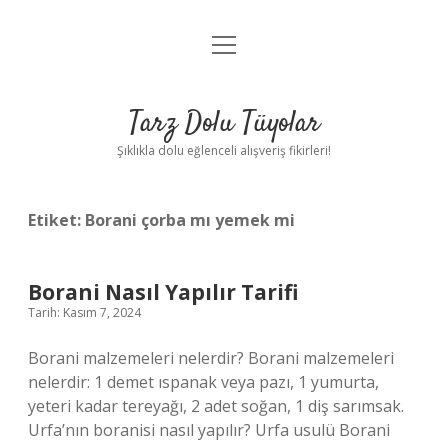
menüyü
Anasayfa
aç
Gizlilik Politikası
Tarz Dolu Tüyolar
Yasal Uyarı
Şıklıkla dolu eğlenceli alışveriş fikirleri!
Hakkımızda
Etiket:
Borani çorba mı yemek mi
Borani Nasıl Yapılır Tarifi
Tarih: Kasım 7, 2024
Borani malzemeleri nelerdir? Borani malzemeleri
nelerdir: 1 demet ıspanak veya pazı, 1 yumurta,
yeteri kadar tereyağı, 2 adet soğan, 1 diş sarımsak.
Urfa’nın boranisi nasıl yapılır? Urfa usulü Borani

================================

BRIEF: How many lines in the material contain the string "nelerdir"? Give the number alone.

SOLVED PROBLEM: 2